Ohio State senior Aaron Craft led the Buckeyes onto the court for practice Wednesday at the First Niagara Center. An NCAA tournament veteran, Craft knew better than to start firing up shots before Ohio State’s practice officially started at 1:30 p.m.
“Can we touch the balls yet?” Craft asked.
“Don’t touch the balls,” a teammate advised.
The No. 6 seed Buckeyes, who play the Flyers in the second round at 12:15 p.m. today, have been here before, and it shows in moments like that.
“I think it helps a lot, just knowing what the routine is, being able to know when you have to concentrate and get things done,” Craft said. “Lenzelle (Smith Jr.) and I have been here for four years now. Just because we’ve had a little bit of success before doesn’t necessarily mean we’ll have success now, but I think it helps us prepare ourselves mentally for what the NCAA tournament means and what it’s about.

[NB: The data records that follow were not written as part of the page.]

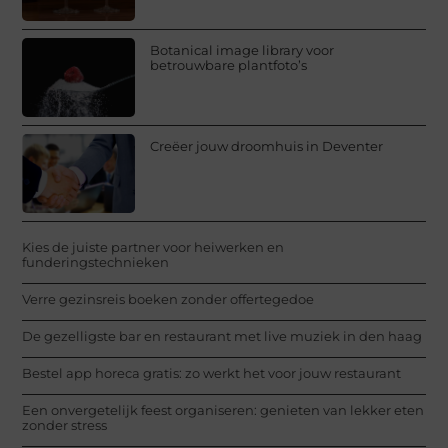
Botanical image library voor
betrouwbare plantfoto’s
Creëer jouw droomhuis in Deventer
Kies de juiste partner voor heiwerken en
funderingstechnieken
Verre gezinsreis boeken zonder offertegedoe
De gezelligste bar en restaurant met live muziek in den haag
Bestel app horeca gratis: zo werkt het voor jouw restaurant
Een onvergetelijk feest organiseren: genieten van lekker eten
zonder stress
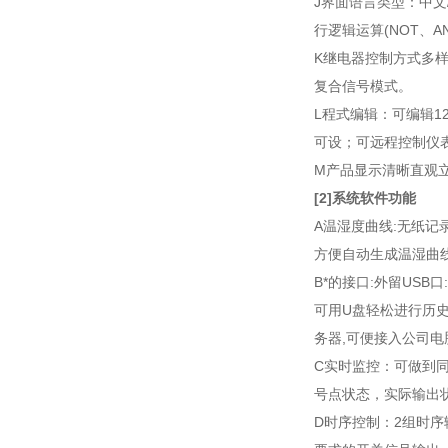
J界面语言类型：中文
行逻辑运算(NOT、A
K继电器控制方式多样
复合信号模式。
L程式编辑：可编辑1
可设；可远程控制仪
M产品显示清晰直观
[2]系统软件功能
A温湿度曲线:无纸记
方便自动生成温湿曲线
B*的接口:外留US
可用U盘轻松进行历史
务器,可便接入公司电
C实时监控：可做到同
号点状态，实际输出
D时序控制：2组时序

“It’s very easy to get caught up in everything that’s different with the media going on right now and open practice and things like that, but I think we’ve gone through it enough that we can help lead our team to be ready to play tomorrow.”

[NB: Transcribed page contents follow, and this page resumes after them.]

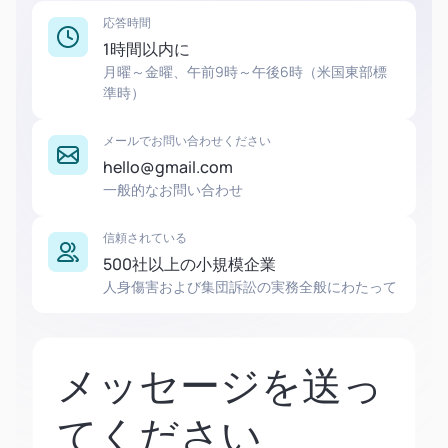
応答時間
1時間以内に
月曜～金曜、午前9時～午後6時（米国東部標
準時）
メールでお問い合わせください
hello@gmail.com
一般的なお問い合わせ
信頼されている
500社以上の小規模企業
人身傷害および集団訴訟の実務全般にわたって
メッセージを送っ
てください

Matta on Miller: Archie Miller was on Ohio State coach Thad Matta’s staff for two seasons. In fact, the Dayton coach was an Ohio State assistant in 2008, the last time the Buckeyes played the Flyers.
But Matta’s relationship with Miller goes back a lot farther than that.
“I’ve known Archie since he was in seventh grade,” Matta said, “when Sean and I were at Miami (in Oxford). To see him take his team and get them into the NCAA tournament, I couldn’t be happier. The fact that we’re playing each other, I think that’s kind of the irony of coaching. But as I’ve said, the longer you do this: A. You work with a lot of different people. B. Paths are going to cross. I wish we weren’t playing, but it is who we are playing and we’ve got to be ready to go.”
Close calls: The Buckeyes are 11-5 in their last five NCAA tournament appearances. Their five losses are by two, three, two, two and four points.
“One of the biggest focuses coming into this tournament is valuing every possession,” Craft said. “Since Lenzelle and I have been in college, the margin of defeat for us in the NCAA tournament has been very little, and it comes down to one or two possessions a game. That one or two possessions doesn’t necessarily mean the last two in the game. It could be the first two in a game.”